The basic idea of power iteration is choosing an initial vector b (either an eigenvector approximation or a random vector) and iteratively calculating Ab,A²b,A³b,.... Except for a set of zero measure, for any initial vector, the result will converge to an eigenvector corresponding to the dominant eigenvalue. In practice, the vector should be normalized after every iteration.

Unfortunately, power iteration can only find the eigenvector corresponding to the dominant eigenvalue. We could modify the algorithm so that instead we calculate A ^{− 1}b,A ^{− 2}b,A ^{− 3}b,.... This algorithm would find the eigenvector corresponding to the greatest reciprocal eigenvalue, max{λ ^{− 1}}, according to the inverse eigenvalues theorem. This is still not enough flexibility to find all the eigenvalues/eigenvectors.

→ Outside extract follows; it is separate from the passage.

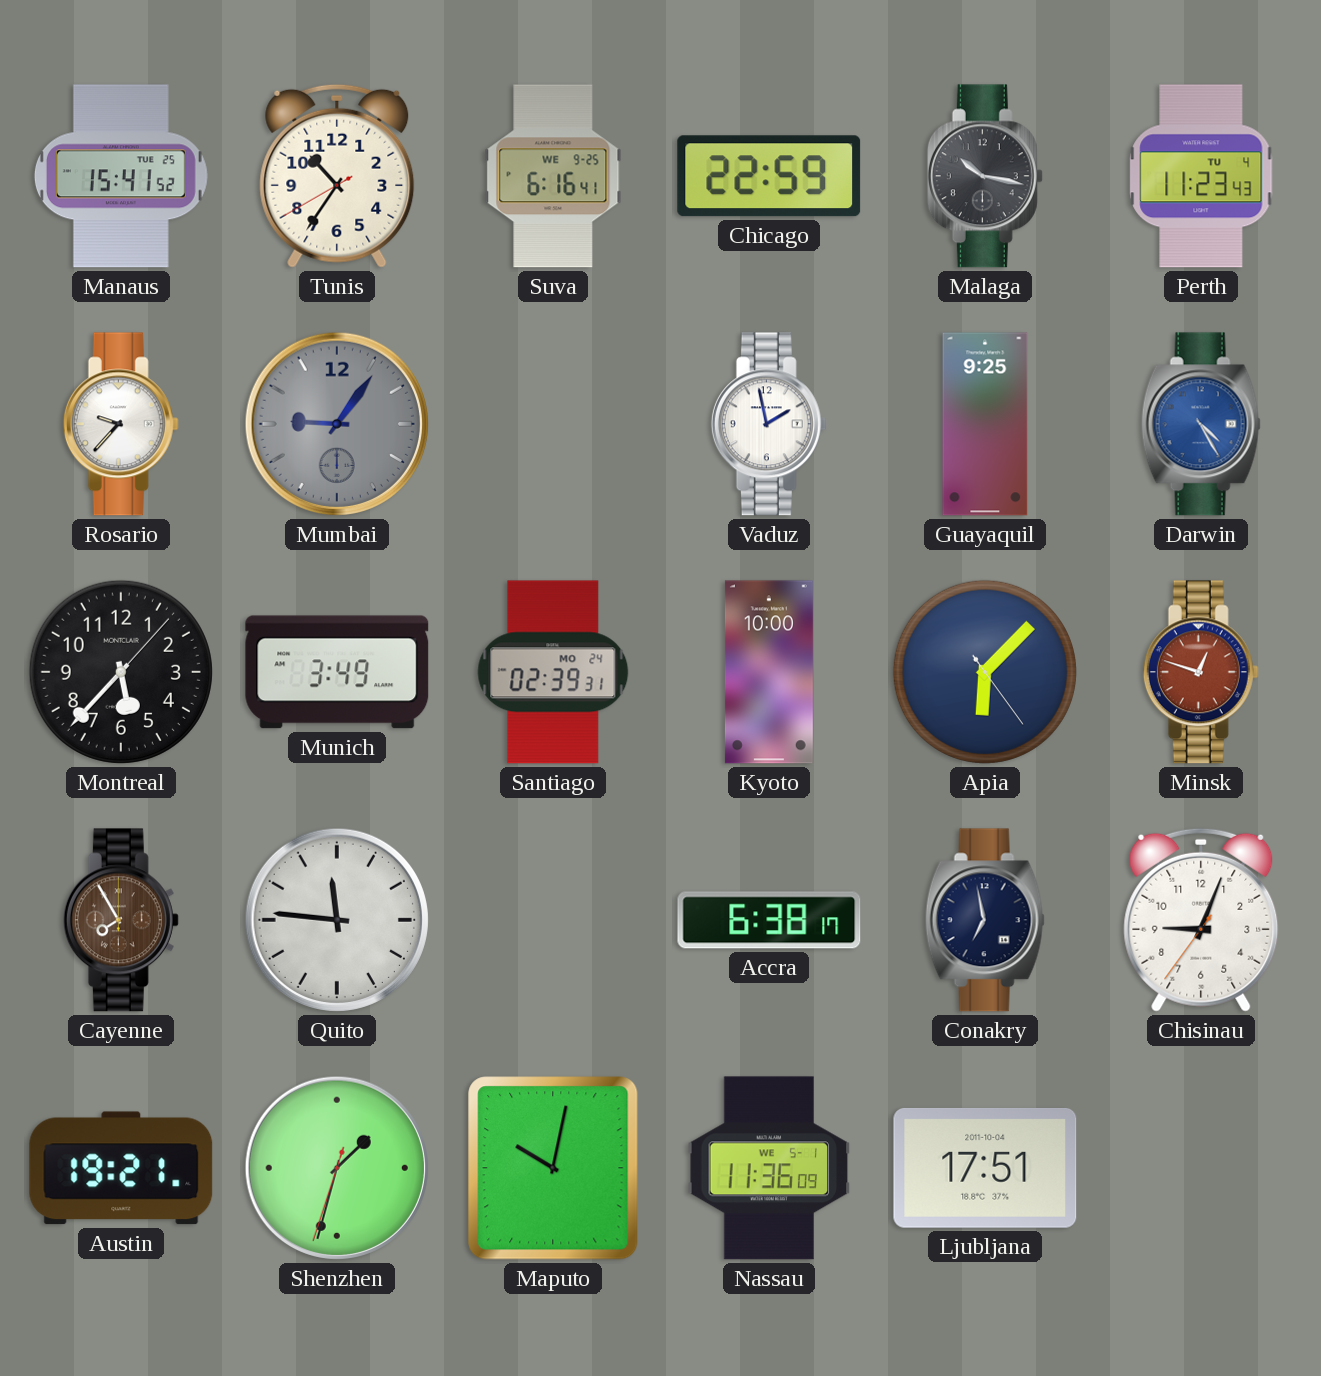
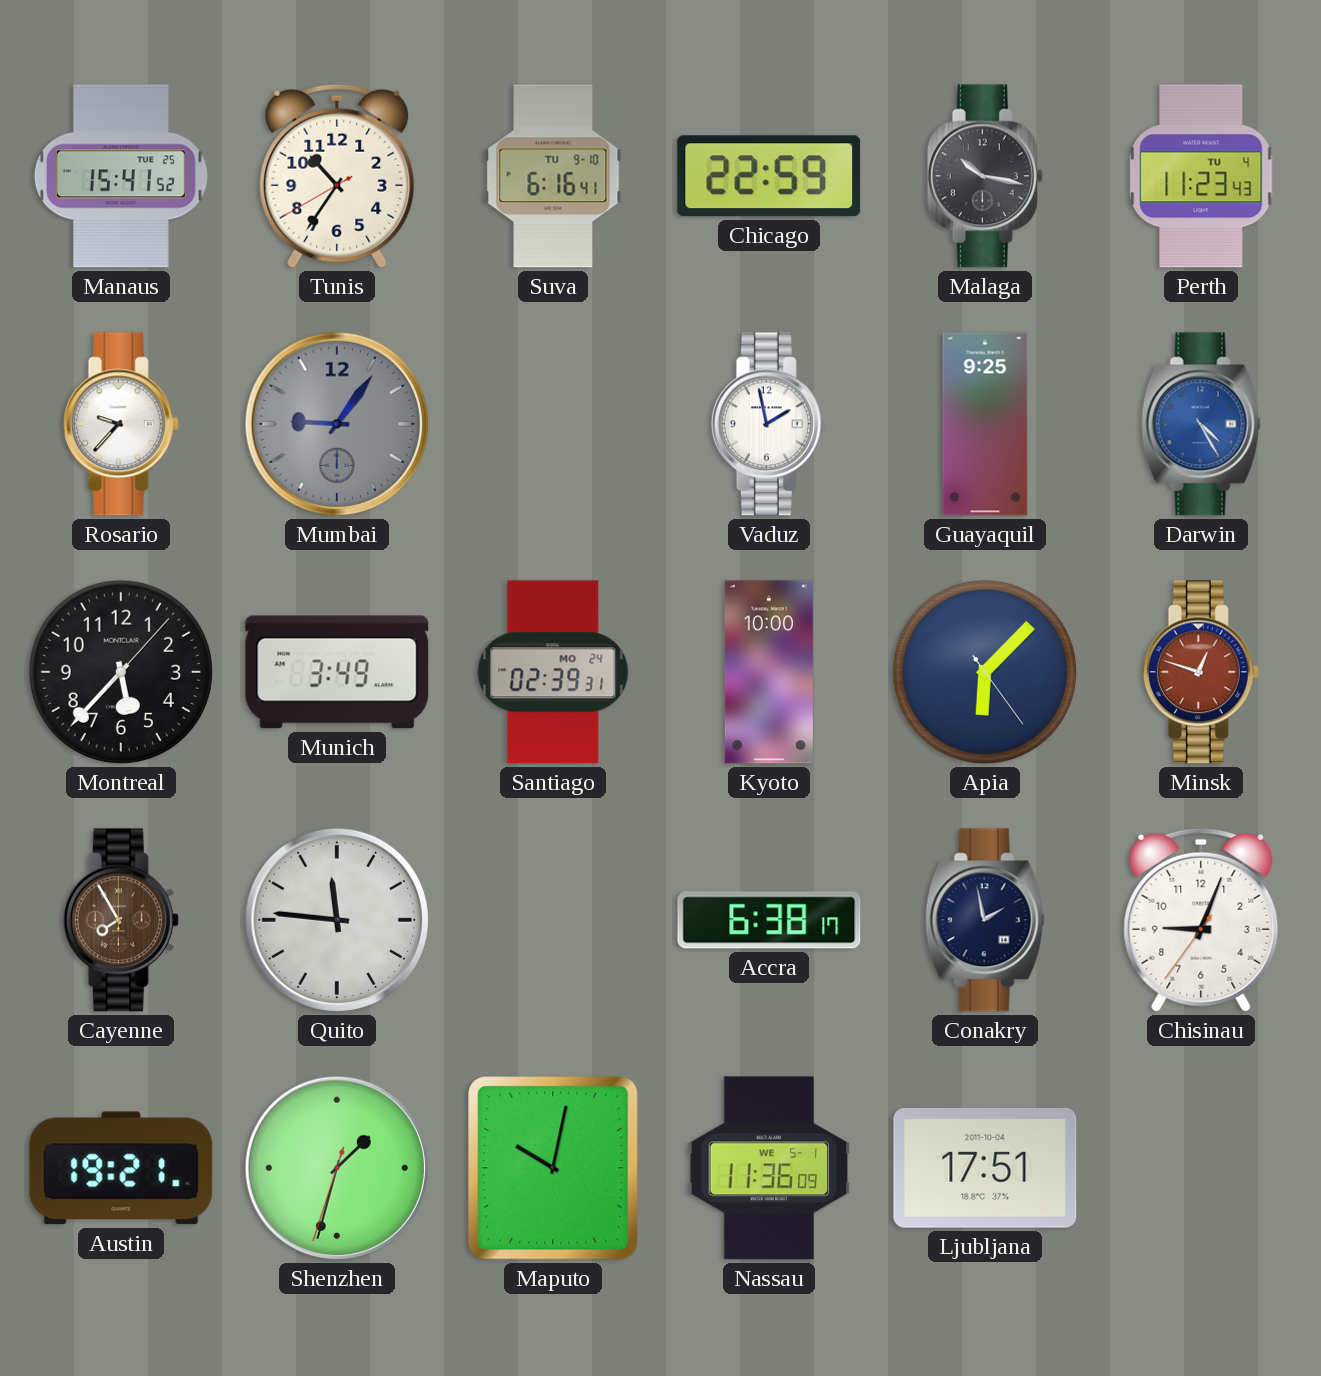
Suva date: WE 9-25 -> TU 9-10
Conakry: 6:58 -> 1:58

However, imagine we have an approximation μ to the eigenvalue we are interested in. If μ is closer to λ_k than any other eigenvalue of A, then λ_k − μ is the smallest eigenvalue of the matrix (A − μI). By calculating (A − μI) ^{− 1}b,(A − μI) ^{− 2}b,(A − μI) ^{− 3}b,..., we can find the eigenvector corresponding to this eigenvalue. Once we have a suitable eigenvector approximation, we can use the Rayleigh quotient to find the eigenvalue.

The inverse iteration algorithm converges fairly quickly. We can, however, achieve even faster convergence by using a better eigenvalue approximation each time. This is the idea behind Rayleigh quotient iteration.

The inverse iteration algorithm requires solving a linear system at each step. This would appear to require O(n³) operations. However, this can be reduced to O(n²) if we first reduce A to Hessenberg form. This is usually done in practice.